序文 

 

2001年9月11日朝、テロリストにハイジャックされた飛行機がニューヨークの世界貿易センターとワシントンの国防総省本庁舎(ペンタゴン)に突入し、およそ3000人が死亡した。アメリカ本土がこのような大規模な攻撃を受けたのは、日本軍によるパールハーバー襲撃以来、初めてのことだった。9.11は世界中に衝撃を与えた。アメリカは「対テロ戦争」を掲げ、アフガニスタンのイスラム政権とイラクのサダム・フセイン政権を打倒すると宣言した。

 

アルカイダの指導者ウサマ・ビンラディンが連日メディアで報道され、誰もがテロについて知るようになった。しかし、テロと共産主義が密接に繋がっていると気づいた人は少なかった。

 

「テロリスト」または「テロリズム」という言葉が最初に登場したのは、1795年である。フランス革命の後に起きた「恐怖政治」(Reign of Terror)が語源である。これが共産主義運動の基礎を築いた。【1】 (第二章を参照)

 

今日、世界で起こるテロの形式は主に三つである。
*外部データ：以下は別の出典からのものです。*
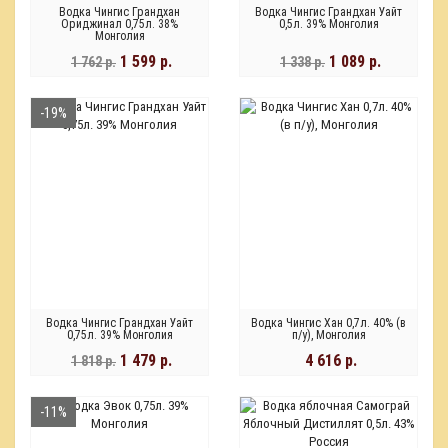
Водка Чингис Грандхан
Водка Чингис Грандхан Уайт
Ориджинал 0,75л. 38%
0,5л. 39% Монголия
Монголия
1 599 р.
1 089 р.
1 762 р.
1 338 р.
-19%
Водка Чингис Грандхан Уайт
Водка Чингис Хан 0,7л. 40% (в
0,75л. 39% Монголия
п/у), Монголия
1 479 р.
4 616 р.
1 818 р.
-11%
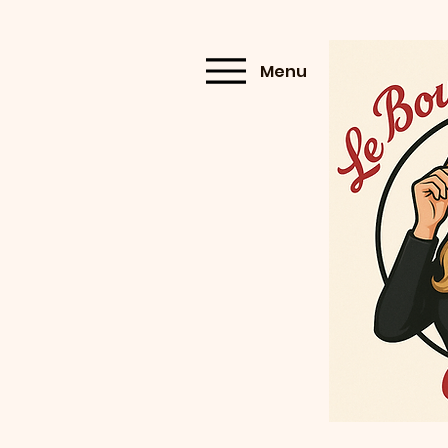
Menu
Menu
共産主義政権下の国家テロ、暴力的な革命を目的とした共産主義スパイによる外国でのテロ活動、そしてイデオロギーと手法を共産主義から借用したイスラム過激派によるテロである。

 

 1.共産主義政権下の国家テロ

 

共産主義の世紀は虚言、暴力、殺人に満ちている。特に、テロは共産主義イデオロギーを世界に拡散するための重要な手法だった。共産主義政権が樹立すると、例外なく国家機関を総動員した残虐な恐怖政治が始まる。この政府主導の抑圧が国家テロである。